Order Number according to Day Of Week

Most orders come during daytime, from 7 am to 7 pm, which is not very surprising.

#ls(orders_full)
#orders_full <- mutate(orders_full , order_day=derivedFactor('Sat'=order_dow==0,'Sun'=order_dow==1,'Man'=order_dow==2,'Tue'=order_dow==3,'Wed'=order_dow==4,'Thu'=order_dow==5,'Fri'=order_dow==6 ,.default = NA))
order_number_by_hour<-orders_full %>%  group_by(order_hour_of_day) %>% summarise(number_of_order=n_distinct(order_id))
ggplot(order_number_by_hour,aes(x=order_hour_of_day,y=number_of_order)) +geom_bar(fill="#56B4E6", stat = "identity")  + ggtitle('Number of Order by Department') 

rm(order_number_by_hour)


Item Number in the Orders

People mostly add to cart less than 10 items when they order. As it clear in the grap, after 6 item per order there is negative correlation between number of items in the order and order number.

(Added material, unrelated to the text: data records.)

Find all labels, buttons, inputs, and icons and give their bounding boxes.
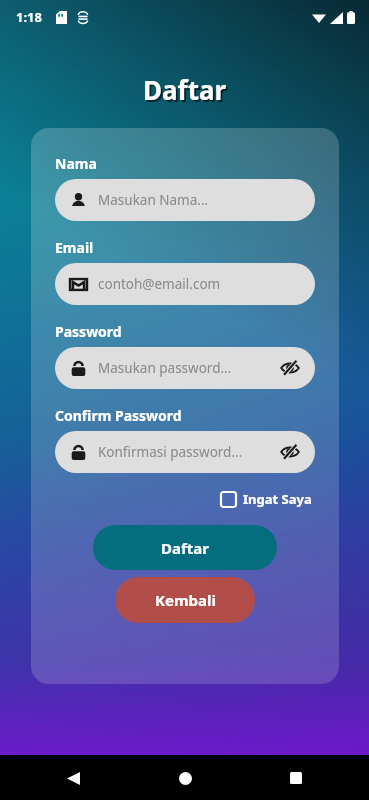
staticText: Confirm Password [55,406,182,425]
button[interactable]: Daftar [93,525,277,570]
button[interactable]: contoh@email.com [55,263,315,305]
button[interactable]: Toggle password visibility [279,357,301,379]
button[interactable]: Home [170,763,200,793]
button[interactable]: Toggle password visibility [279,441,301,463]
button[interactable]: Ingat Saya [218,487,315,511]
staticText: Email [55,238,94,257]
button[interactable]: Konfirmasi password... [55,431,315,473]
button[interactable]: Kembali [115,577,255,623]
staticText: 1:18 [16,8,42,26]
staticText: Daftar [161,538,209,558]
staticText: Ingat Saya [243,490,312,508]
button[interactable]: Recents [281,763,311,793]
staticText: contoh@email.com [98,275,301,293]
button[interactable]: Masukan Nama... [55,179,315,221]
button[interactable]: Back [58,763,88,793]
staticText: Daftar [143,72,227,107]
staticText: Daftar [145,74,229,109]
staticText: Masukan Nama... [98,191,301,209]
staticText: Konfirmasi password... [98,443,279,461]
staticText: Nama [55,154,97,173]
staticText: Password [55,322,122,341]
staticText: Masukan password... [98,359,279,377]
button[interactable]: Masukan password... [55,347,315,389]
staticText: Kembali [155,590,216,610]
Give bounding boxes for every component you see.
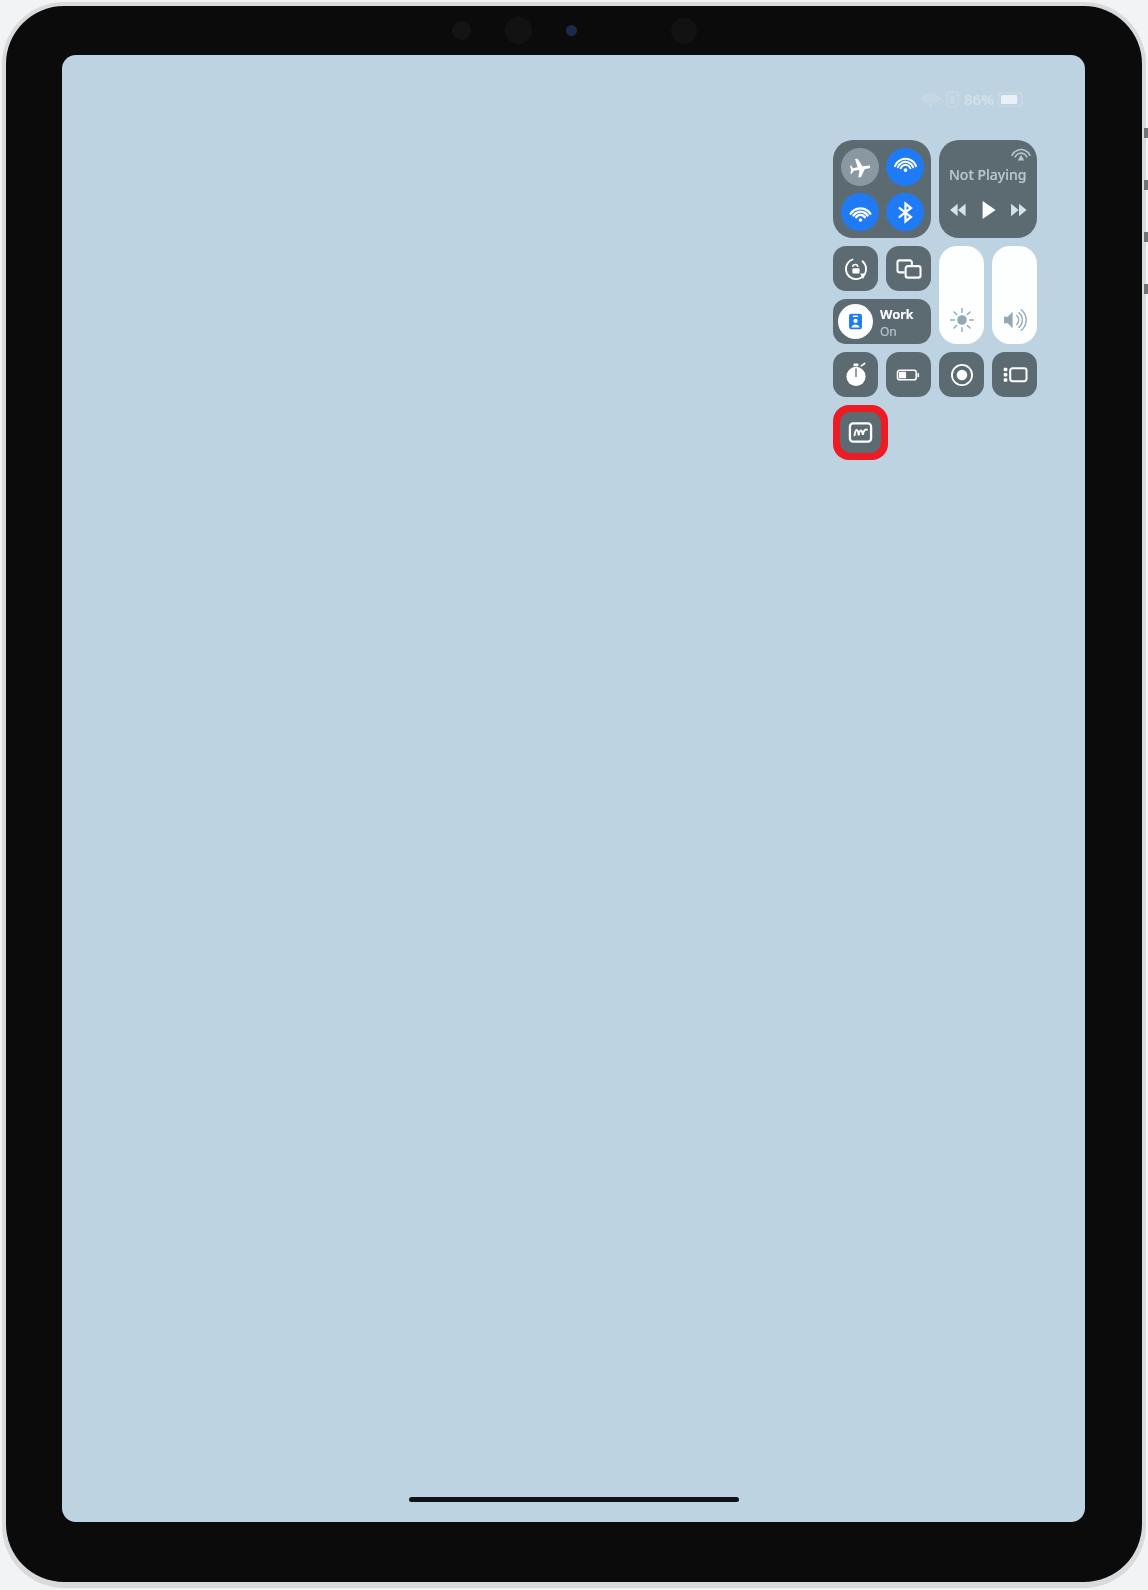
button[interactable]: Now Playing <box>939 140 1037 238</box>
button[interactable]: Wi-Fi <box>841 193 879 231</box>
button[interactable]: Low Power Mode <box>886 352 931 397</box>
button[interactable]: AirDrop <box>886 148 924 186</box>
staticText: Work <box>880 305 914 323</box>
staticText: On <box>880 323 897 339</box>
button[interactable]: Stage Manager <box>992 352 1037 397</box>
button[interactable]: Screen Mirroring <box>886 246 931 291</box>
button[interactable]: Timer <box>833 352 878 397</box>
button[interactable]: Next <box>1007 198 1031 222</box>
button[interactable]: Airplane Mode <box>841 148 879 186</box>
button[interactable]: Rotation Lock <box>833 246 878 291</box>
button[interactable]: Previous <box>946 198 970 222</box>
staticText: 86% <box>964 89 994 109</box>
button[interactable]: Volume <box>992 246 1037 344</box>
button[interactable]: Work <box>833 299 931 344</box>
button[interactable]: Quick Note <box>840 412 881 453</box>
button[interactable]: Screen Record <box>939 352 984 397</box>
button[interactable]: Bluetooth <box>886 193 924 231</box>
staticText: Not Playing <box>949 165 1027 184</box>
button[interactable]: Connectivity <box>833 140 931 238</box>
button[interactable]: Play <box>976 198 1000 222</box>
button[interactable]: Brightness <box>939 246 984 344</box>
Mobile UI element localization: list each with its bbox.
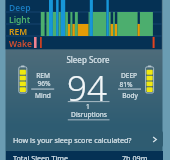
staticText: Body [70,91,170,102]
staticText: Light [9,14,31,26]
staticText: 81% [66,80,170,91]
button[interactable] [6,131,163,147]
staticText: Deep [9,2,31,14]
staticText: How is your sleep score calculated? [13,135,132,145]
staticText: 94 [27,64,147,120]
staticText: 96% [0,79,104,90]
staticText: 7h 09m [122,153,148,160]
staticText: Total Sleep Time [13,153,69,160]
staticText: REM [0,71,103,82]
staticText: REM [9,26,28,38]
staticText: Disruptions [29,110,149,121]
staticText: Wake [9,38,32,50]
staticText: DEEP [69,71,170,82]
staticText: 1 [28,102,148,113]
staticText: Mind [0,91,103,102]
button[interactable] [6,151,163,160]
staticText: Sleep Score [28,54,148,67]
other: More info [150,135,159,144]
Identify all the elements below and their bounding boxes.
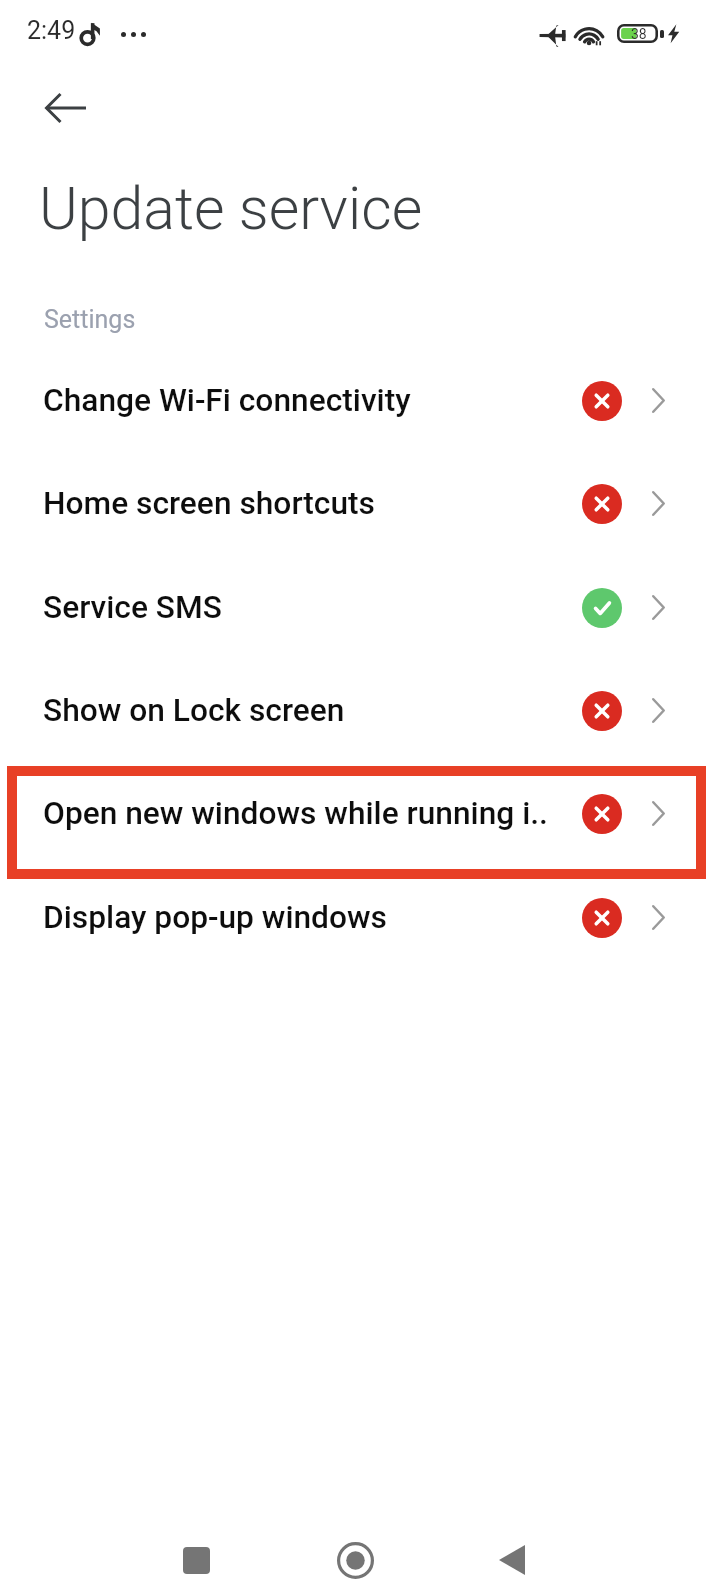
button[interactable]: Recent apps bbox=[156, 1524, 236, 1596]
staticText: Service SMS bbox=[43, 589, 222, 626]
button[interactable]: Back bbox=[472, 1524, 552, 1596]
staticText: Display pop-up windows bbox=[43, 899, 387, 936]
button[interactable]: Service SMS bbox=[0, 556, 712, 659]
staticText: 38 bbox=[631, 26, 647, 42]
button[interactable]: Show on Lock screen bbox=[0, 659, 712, 762]
button[interactable]: Change Wi-Fi connectivity bbox=[0, 349, 712, 452]
button[interactable]: Display pop-up windows bbox=[0, 866, 712, 969]
button[interactable]: Home screen shortcuts bbox=[0, 452, 712, 555]
button[interactable]: Back bbox=[27, 80, 87, 136]
staticText: Home screen shortcuts bbox=[43, 485, 375, 522]
button[interactable]: Home bbox=[315, 1524, 395, 1596]
staticText: Settings bbox=[44, 305, 136, 334]
staticText: 2:49 bbox=[27, 16, 76, 45]
button[interactable]: Open new windows while running i.. bbox=[0, 762, 712, 865]
staticText: Change Wi-Fi connectivity bbox=[43, 382, 411, 419]
staticText: Open new windows while running i.. bbox=[43, 795, 548, 832]
staticText: Update service bbox=[39, 174, 423, 243]
staticText: Show on Lock screen bbox=[43, 692, 345, 729]
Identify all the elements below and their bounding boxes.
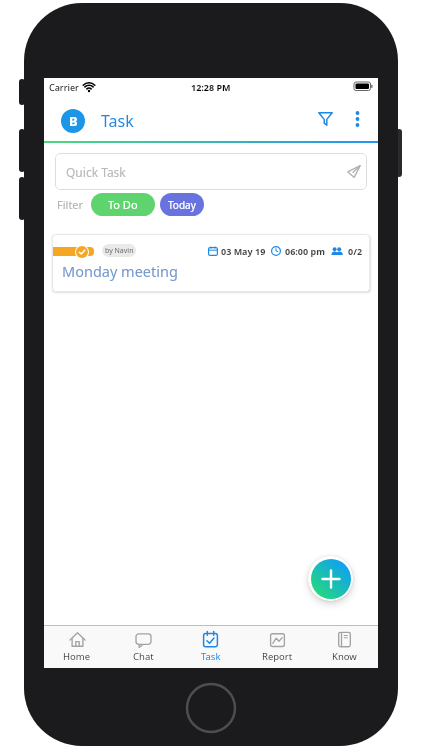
- staticText: Home: [63, 650, 91, 663]
- button[interactable]: Quick Task: [55, 153, 367, 190]
- staticText: B: [69, 112, 78, 130]
- button[interactable]: Home: [44, 625, 110, 668]
- staticText: Report: [262, 650, 293, 663]
- button[interactable]: Know: [311, 625, 378, 668]
- button[interactable]: by Navin: [52, 234, 370, 292]
- staticText: Filter: [57, 197, 84, 212]
- staticText: 06:00 pm: [285, 245, 325, 257]
- staticText: 03 May 19: [221, 245, 266, 257]
- staticText: Today: [168, 198, 196, 212]
- staticText: Know: [332, 650, 357, 663]
- button[interactable]: To Do: [91, 193, 155, 216]
- button[interactable]: B: [61, 109, 85, 133]
- staticText: Quick Task: [66, 164, 126, 180]
- staticText: To Do: [108, 197, 138, 212]
- button[interactable]: Report: [244, 625, 311, 668]
- button[interactable]: [348, 108, 366, 130]
- button[interactable]: Today: [160, 193, 204, 216]
- button[interactable]: [308, 556, 353, 601]
- staticText: by Navin: [105, 246, 134, 256]
- button[interactable]: Chat: [110, 625, 177, 668]
- staticText: Monday meeting: [62, 261, 178, 281]
- staticText: Task: [201, 650, 221, 663]
- button[interactable]: Task: [177, 625, 244, 668]
- staticText: Chat: [133, 650, 154, 663]
- staticText: 12:28 PM: [191, 81, 231, 93]
- staticText: Task: [101, 110, 134, 132]
- button[interactable]: [314, 108, 336, 130]
- staticText: 0/2: [348, 245, 363, 257]
- staticText: Carrier: [49, 81, 79, 93]
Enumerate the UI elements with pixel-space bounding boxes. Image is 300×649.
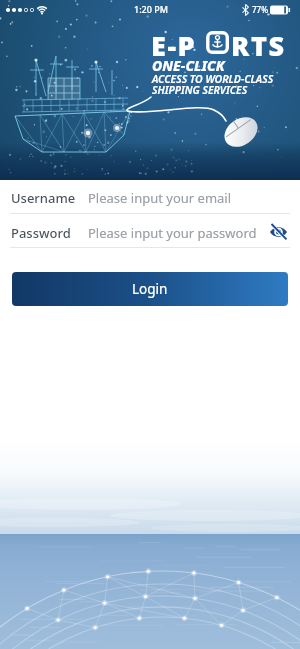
button[interactable]: Password [0, 214, 300, 247]
button[interactable]: Login [12, 272, 288, 306]
button[interactable] [269, 223, 289, 241]
staticText: Please input your email [88, 189, 232, 207]
staticText: 1:20 PM [134, 3, 168, 15]
staticText: Login [132, 280, 168, 298]
staticText: RTS [231, 27, 286, 64]
staticText: Username [11, 189, 76, 207]
staticText: E-P [151, 27, 197, 64]
staticText: ONE-CLICK [152, 56, 225, 75]
staticText: ACCESS TO WORLD-CLASS [152, 72, 274, 86]
staticText: SHIPPING SERVICES [152, 83, 248, 97]
staticText: 77% [252, 4, 268, 15]
staticText: Please input your password [88, 224, 257, 242]
button[interactable]: Username [0, 181, 300, 213]
staticText: Password [11, 224, 71, 242]
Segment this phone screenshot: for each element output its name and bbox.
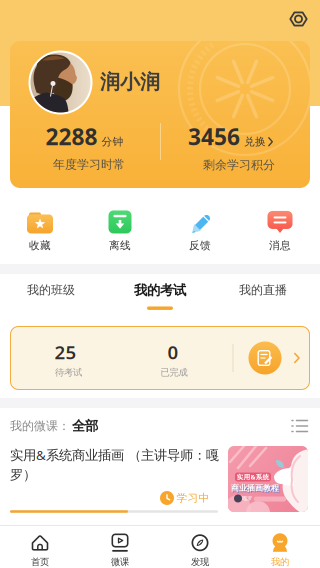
staticText: 消息 bbox=[269, 239, 291, 252]
button[interactable]: 3456 bbox=[188, 121, 273, 152]
button[interactable]: 我的班级 bbox=[6, 273, 96, 307]
staticText: 实用&系统 bbox=[236, 473, 270, 482]
staticText: 收藏 bbox=[29, 239, 51, 252]
staticText: 离线 bbox=[109, 239, 131, 252]
button[interactable]: 首页 bbox=[0, 525, 80, 568]
staticText: 0 bbox=[168, 340, 178, 364]
staticText: 我的直播 bbox=[239, 283, 287, 297]
staticText: 我的微课： bbox=[10, 419, 70, 433]
staticText: 罗） bbox=[10, 467, 36, 483]
button[interactable]: 筛选 bbox=[292, 420, 308, 432]
button[interactable]: 反馈 bbox=[165, 210, 235, 252]
staticText: 我的考试 bbox=[134, 282, 186, 298]
staticText: 3456 bbox=[188, 121, 240, 152]
button[interactable]: 头像 bbox=[28, 50, 92, 114]
staticText: 待考试 bbox=[55, 367, 82, 378]
staticText: 商业插画教程 bbox=[231, 483, 279, 493]
staticText: 反馈 bbox=[189, 239, 211, 252]
staticText: 我的 bbox=[271, 556, 289, 568]
staticText: 年度学习时常 bbox=[53, 157, 125, 172]
button[interactable]: 设置 bbox=[288, 8, 310, 30]
staticText: 润小润 bbox=[100, 70, 160, 94]
staticText: 分钟 bbox=[102, 135, 124, 148]
button[interactable]: 发现 bbox=[160, 525, 240, 568]
button[interactable]: 离线 bbox=[85, 210, 155, 252]
staticText: 学习中 bbox=[176, 491, 210, 504]
staticText: 嘎罗 bbox=[242, 495, 252, 502]
staticText: 微课 bbox=[111, 556, 129, 568]
staticText: 兑换 bbox=[244, 135, 266, 148]
staticText: 发现 bbox=[191, 556, 209, 568]
button[interactable]: 我的考试 bbox=[134, 282, 186, 310]
staticText: 商业插画教程 bbox=[232, 484, 280, 494]
staticText: 已完成 bbox=[160, 367, 188, 378]
button[interactable]: 我的 bbox=[240, 525, 320, 568]
staticText: 全部 bbox=[72, 418, 98, 434]
staticText: 25 bbox=[54, 340, 76, 364]
staticText: 我的班级 bbox=[27, 283, 75, 297]
button[interactable]: 实用&系统商业插画 （主讲导师：嘎 bbox=[0, 440, 320, 520]
button[interactable]: 我的直播 bbox=[218, 273, 308, 307]
button[interactable]: 消息 bbox=[245, 210, 315, 252]
button[interactable]: 微课 bbox=[80, 525, 160, 568]
staticText: 首页 bbox=[31, 556, 49, 568]
staticText: 实用&系统商业插画 （主讲导师：嘎 bbox=[10, 446, 219, 464]
staticText: 2288 bbox=[46, 121, 98, 152]
button[interactable]: 收藏 bbox=[5, 210, 75, 252]
button[interactable]: 25 bbox=[10, 326, 310, 390]
staticText: 剩余学习积分 bbox=[203, 158, 275, 172]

Max_Products_by_Order_Id<-orders_full %>%  group_by(order_id) %>% summarise(max_product=max(add_to_cart_order)) %>% arrange(max_product)
ggplot(Max_Products_by_Order_Id,aes(x=max_product)) + geom_histogram(color="red", fill="#56B4E6" ,bins = 50)  + 
  theme(axis.text.x = element_text(angle =0), axis.title.x=element_blank()) +
  ggtitle('Add to Chart Order Histogram')
## Warning: Removed 75000 rows containing non-finite values (stat_bin).

rm(Max_Products_by_Order_Id) 


First Order Ratio by Product

People put those products first to cart if they buy them. Emergency contraceptive, Rethab Energy Iced Tea and California Champaigne around 80% of time added the cart first when they were bought.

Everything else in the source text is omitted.